New computational model could explain differences in recognizing facial emotions.
Researchers have primarily suggested two brain areas where the differences might lie. A region on the side of the primate (including human) brain called the inferior temporal (IT) cortex contributes to facial recognition. Meanwhile, a deeper region called the amygdala receives input from the IT cortex and other sources and helps process emotions.
Kohitij Kar, a research scientist in the lab of MIT Professor James DiCarlo, hoped to zero in on the answer. (DiCarlo, the Peter de Florez Professor in the Department of Brain and Cognitive Sciences, is a member of the McGovern Institute for Brain Research and director of MIT’s Quest for Intelligence.)
Kar began by looking at data provided by two other researchers: Shuo Wang, at Washington University in St. Louis, and Ralph Adolphs, at the California Institute of Technology. In one experiment, they showed images of faces to autistic adults and to neurotypical controls. The images had been generated by software to vary on a spectrum from fearful to happy, and the participants judged, quickly, whether the faces depicted happiness. Compared with controls, autistic adults required higher levels of happiness in the faces to report them as happy.
Modeling the brain
Kar, who is also a member of the Center for Brains, Minds and Machines, trained an artificial neural network, a complex mathematical function inspired by the brain’s architecture, to perform the same task. The network contained layers of units that roughly resemble biological neurons that process visual information. These layers process information as it passes from an input image to a final judgment indicating the probability that the face is happy. Kar found that the network’s behavior more closely matched the neurotypical controls than it did the autistic adults.
The network also served two more interesting functions. First, Kar could dissect it. He stripped off layers and retested its performance, measuring the difference between how well it matched controls and how well it matched autistic adults. This difference was greatest when the output was based on the last network layer. Previous work has shown that this layer in some ways mimics the IT cortex, which sits near the end of the primate brain’s ventral visual processing pipeline. Kar’s results implicate the IT cortex in differentiating neurotypical controls from autistic adults.

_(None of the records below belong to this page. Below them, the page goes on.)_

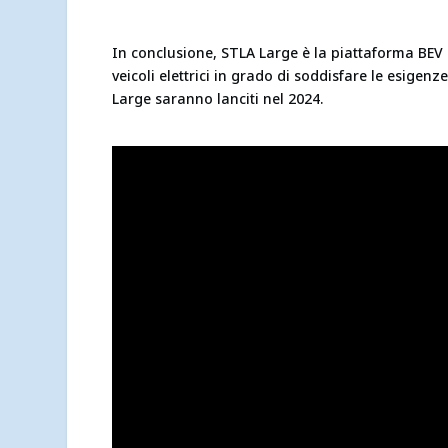
In conclusione, STLA Large è la piattaforma BEV 
veicoli elettrici in grado di soddisfare le esigenze
Large saranno lanciti nel 2024.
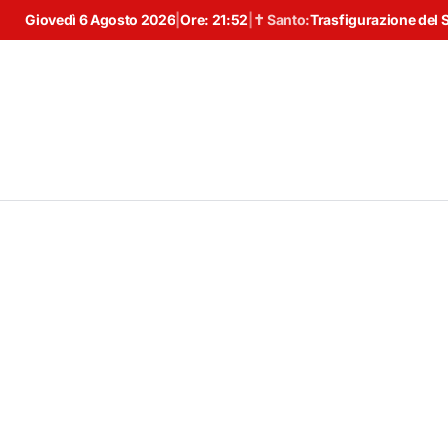
Giovedì 6 Agosto 2026
|
Ore:
21:52
|
✝ Santo:
Trasfigurazione del 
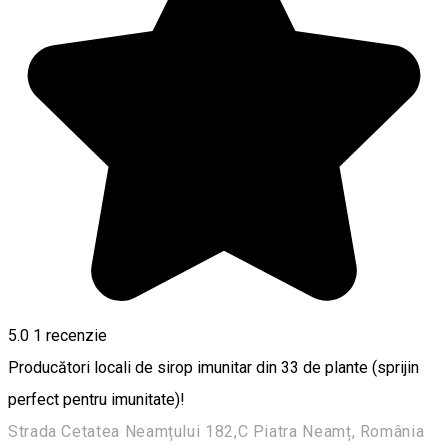
5.0
1 recenzie
Producători locali de sirop imunitar din 33 de plante (sprijin
perfect pentru imunitate)!
Strada Cetatea Neamțului 182,C Piatra Neamț, România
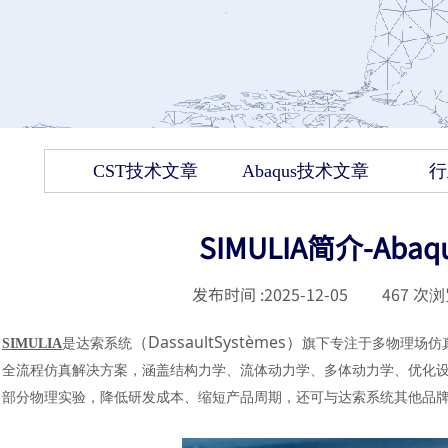
CST技术文章
Abaqus技术文章
行
SIMULIA简介-A
发布时间 :
2025-12-05
|
467
次浏
（
DassaultSystèmes）
SIMULIA
是达索系统
旗下专注于多物理场仿
全流程仿真解决方案，涵盖结构力学、流体动力学、多体动力学、优化
部分物理实验，降低研发成本、缩短产品周期，还可与达索系统其他品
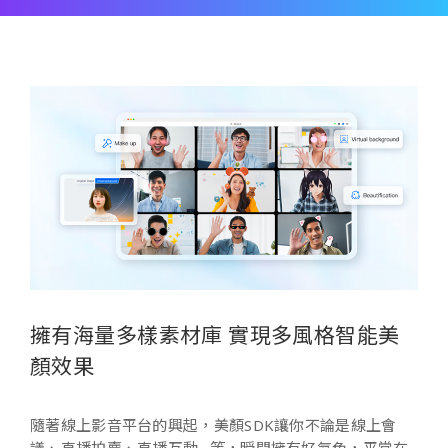
擁有海量多樣素材庫 實現多風格智能美
顏效果
隨著線上影音平台的興起，美顏SDK讓你不論是線上會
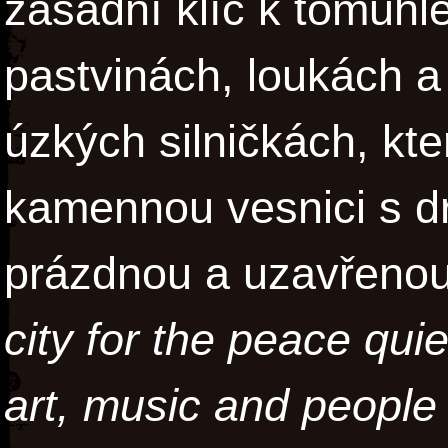
zásadní klíč k tomuhle
pastvinách, loukách a
úzkých silničkách, kte
kamennou vesnici s dr
prázdnou a uzavřeno
city for the peace qui
art, music and people i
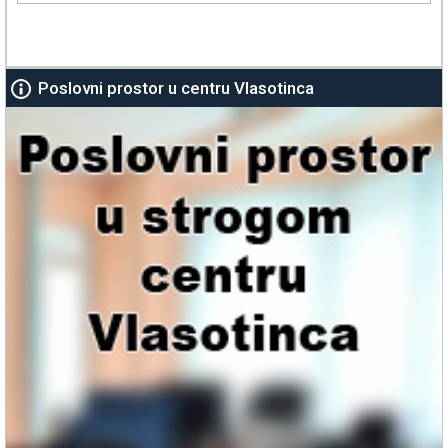
Poslovni prostor u centru Vlasotinca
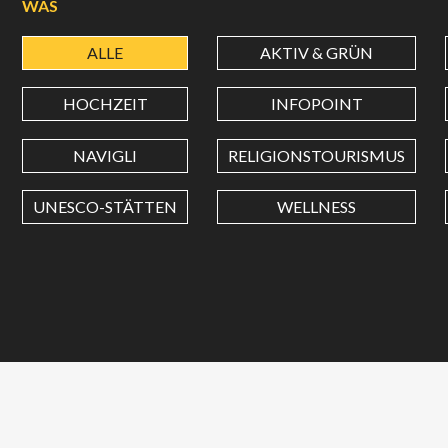
WAS
ALLE
AKTIV & GRÜN
HOCHZEIT
INFOPOINT
NAVIGLI
RELIGIONSTOURISMUS
UNESCO-STÄTTEN
WELLNESS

The other function is that the network can be used to select images that might be more efficient in autism diagnoses. If the difference between how closely the network matches neurotypical controls versus autistic adults is greater when judging one set of images versus another set of images, the first set could be used in the clinic to detect autistic behavioral traits. “These are promising results,” Kar says. Better models of the brain will come along, “but oftentimes in the clinic, we don’t need to wait for the absolute best product.”
Next, Kar evaluated the role of the amygdala. Again, he used data from Wang and colleagues. They had used electrodes to record the activity of neurons in the amygdala of people undergoing surgery for epilepsy as they performed the face task. The team found that they could predict a person’s judgment based on these neurons’ activity. Kar re-analyzed the data, this time controlling for the ability of the IT-cortex-like network layer to predict whether a face truly was happy. Now, the amygdala provided very little information of its own. Kar concludes that the IT cortex is the driving force behind the amygdala’s role in judging facial emotion.
Finally, Kar trained separate neural networks to match the judgments of neurotypical controls and autistic adults. He looked at the strengths or “weights” of the connections between the final layers and the decision nodes. The weights in the network matching autistic adults, both the positive or “excitatory” and negative or “inhibitory” weights, were weaker than in the network matching neurotypical controls. This suggests that sensory neural connections in autistic adults might be noisy or inefficient.
To further test the noise hypothesis, which is popular in the field, Kar added various levels of fluctuation to the activity of the final layer in the network modeling autistic adults. Within a certain range, added noise greatly increased the similarity between its performance and that of the autistic adults. Adding noise to the control network did much less to improve its similarity to the control participants. This further suggest that sensory perception in autistic people may be the result of a so-called “noisy” brain.
Looking forward, Kar sees several uses for computational models of visual processing. They can be further prodded, providing hypotheses that researchers might test in animal models. “I think facial emotion recognition is just the tip of the iceberg,” Kar says. They can also be used to select or even generate diagnostic content. Artificial intelligence could be used to generate content like movies and educational materials that optimally engages autistic children and adults. One might even tweak facial and other relevant pixels in what autistic people see in augmented reality goggles, work that Kar plans to pursue in the future.
Ultimately, Kar says, the work helps to validate the usefulness of computational models, especially image-processing neural networks. They formalize hypotheses and make them testable. Does one model or another better match behavioral data? “Even if these models are very far off from brains, they are falsifiable, rather than people just making up stories,” he says. “To me, that’s a more powerful version of science.”